For I know the plans I have for you," declares the LORD, "plans to prosper you and not to harm you, plans to give you hope and a future. Jeremiah 29:11
The words above are so comforting to me...you see I am a widow, for almost 6 years now. In fact this month, January 29th will mark the 6th anniversary of my husband's passing. Words cannot express the journey that I have been on during his illness, death and the months and years that have followed. From 1998 to 2002 I have experienced the lost of many family members and friends and each grief is different. But God has been so faithful to me, He has kept His word that he would never leave me nor forsake me. He has walked each moment with me as I have "traveled" on this journey.

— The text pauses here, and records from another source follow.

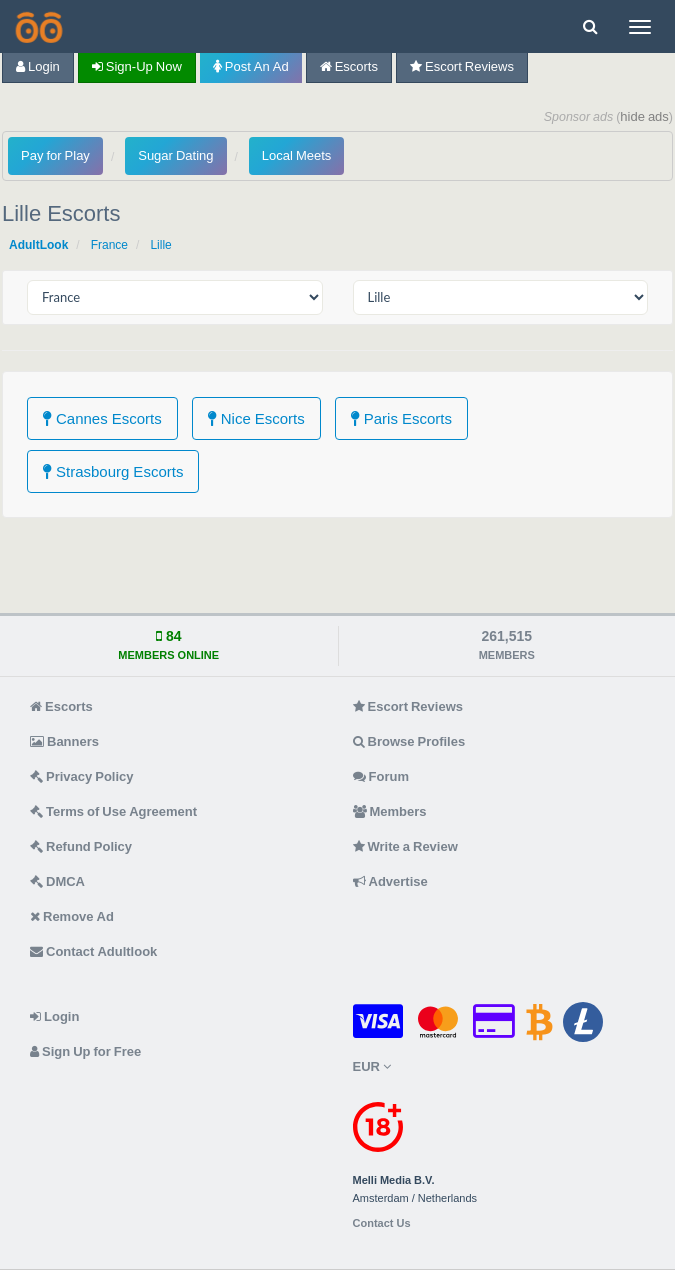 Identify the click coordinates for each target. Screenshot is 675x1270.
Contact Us (382, 1223)
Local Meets (296, 155)
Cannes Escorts (102, 418)
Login (38, 66)
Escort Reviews (462, 66)
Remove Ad (72, 916)
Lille (160, 245)
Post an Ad (251, 66)
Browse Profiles (409, 741)
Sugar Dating (175, 155)
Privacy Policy (82, 776)
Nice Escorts (256, 418)
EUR (372, 1066)
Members (390, 811)
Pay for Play (55, 155)
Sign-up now (137, 66)
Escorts (349, 66)
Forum (381, 776)
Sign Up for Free (85, 1051)
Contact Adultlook (93, 951)
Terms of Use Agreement (113, 811)
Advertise (390, 881)
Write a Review (405, 846)
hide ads (644, 116)
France (109, 245)
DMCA (57, 881)
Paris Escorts (401, 418)
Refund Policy (81, 846)
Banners (64, 741)
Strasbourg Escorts (113, 471) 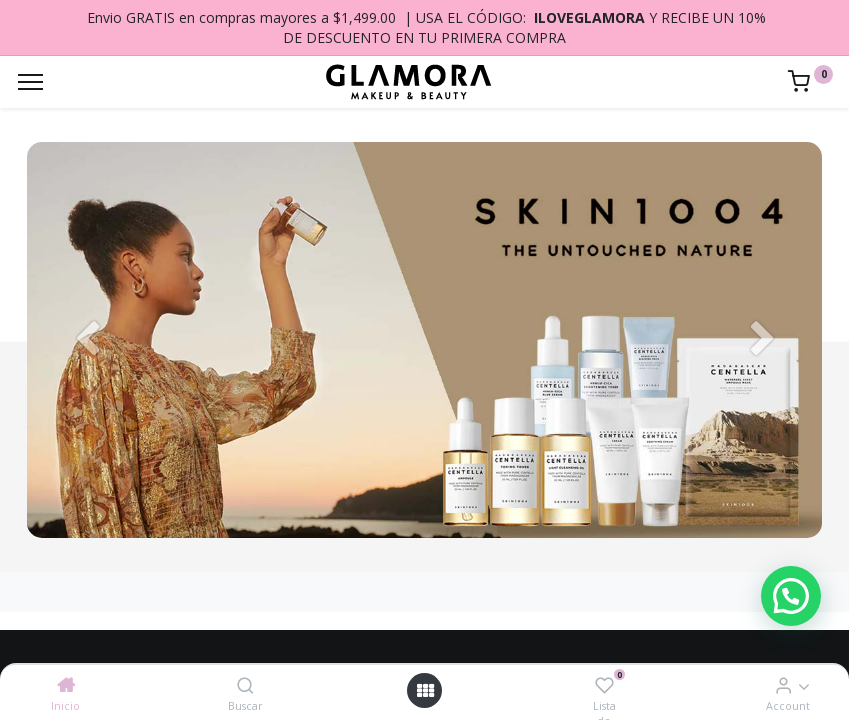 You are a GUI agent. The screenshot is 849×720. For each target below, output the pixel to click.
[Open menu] (425, 690)
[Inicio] (66, 685)
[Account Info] (783, 685)
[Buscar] (245, 685)
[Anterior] (86, 340)
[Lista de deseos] (604, 685)
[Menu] (30, 82)
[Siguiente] (762, 340) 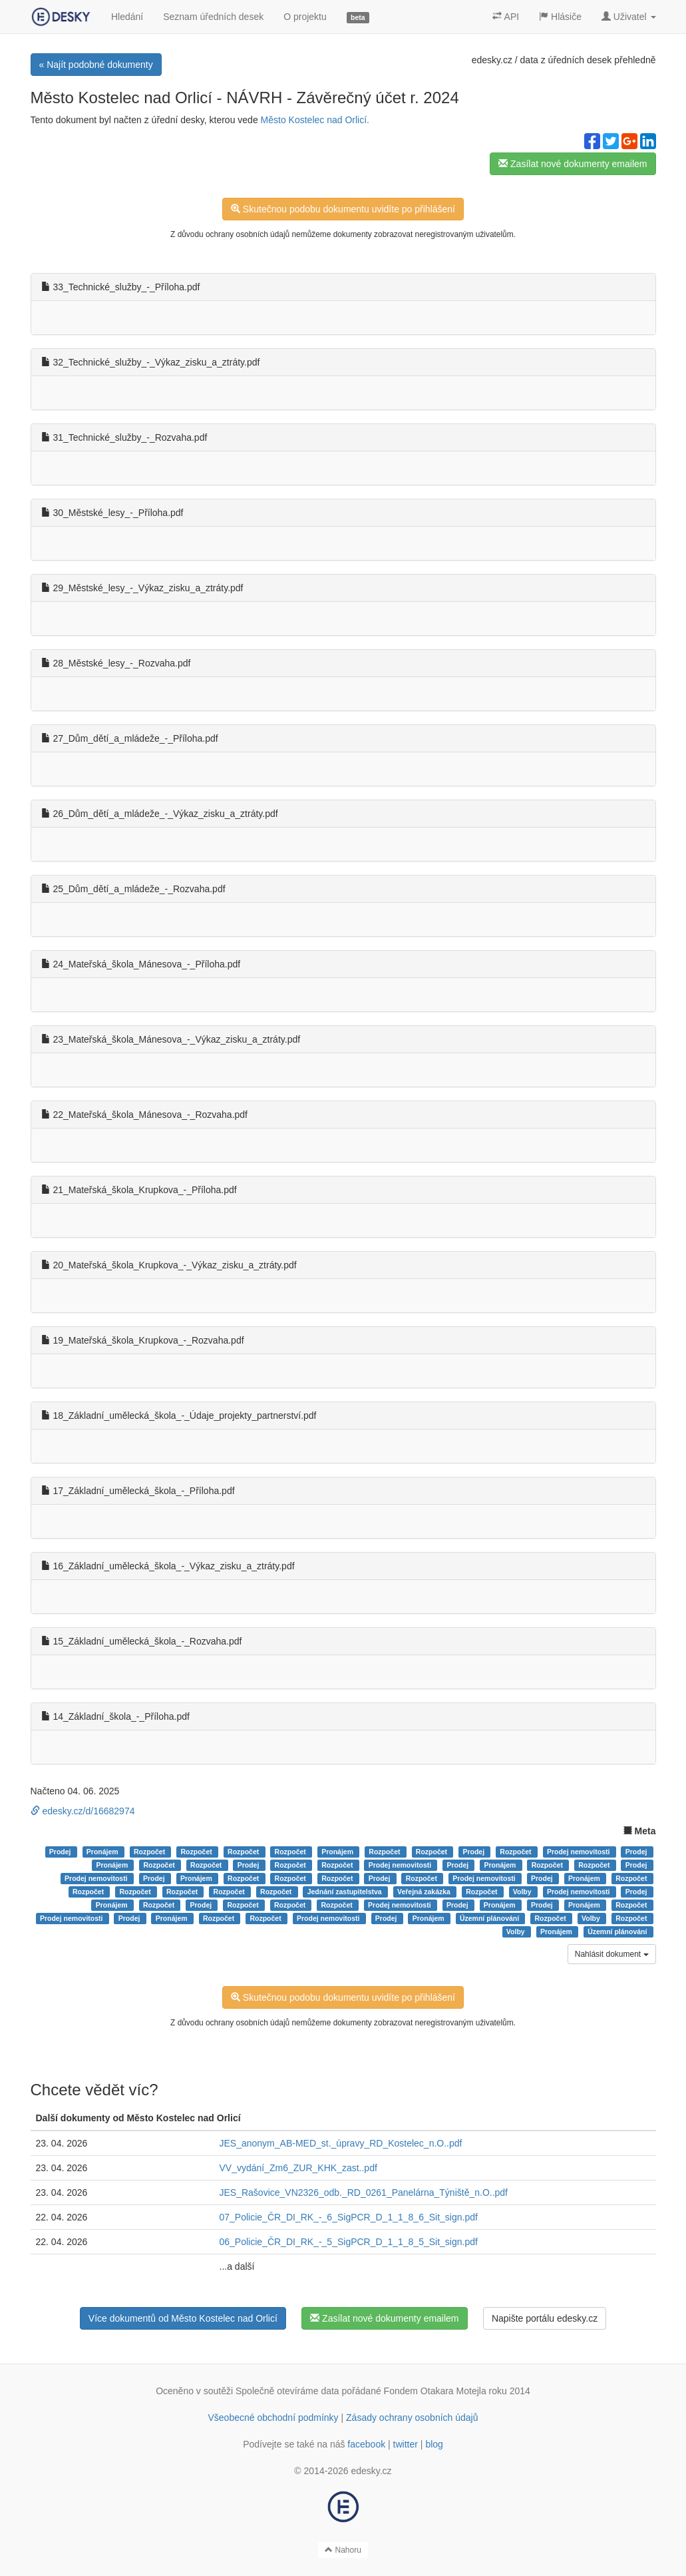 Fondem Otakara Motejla (435, 2391)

When I made a declaration that this year I desire to get more "Wisdom and understanding" from God's Word, to no suprise it was followed by a bout of depression. I must admit that I took my eyes off of my goal and began to look at the sadness, grief and loss that I have experenced. I began to think of all the dear people that are no longer here with me. The joy that I felt just hours before began to dissipate.
It was not until I was in Walmart to drop off some photos to be developed and I saw a woman that I knew had lost a 6 year old child about a year ago. Her child had been ill for a very long time and passed away after much suffering. My heart immediately went out to her and I silently began to pray for her. My compassion for her began to overtake the sadness that I was feeling for my loss. When I began to pray for her, I knew that I was not alone in my grief, there are many, many people that are suffering. And that is what it is all about...it not about me, it is about Christ in us the hope of Glory! It is about comforting others the way the Lord has comforted us.
His plans are not our plans, His ways are not our ways. We may never understand, but as we trust in His plans for us, we will prosper, and have a hope and a future.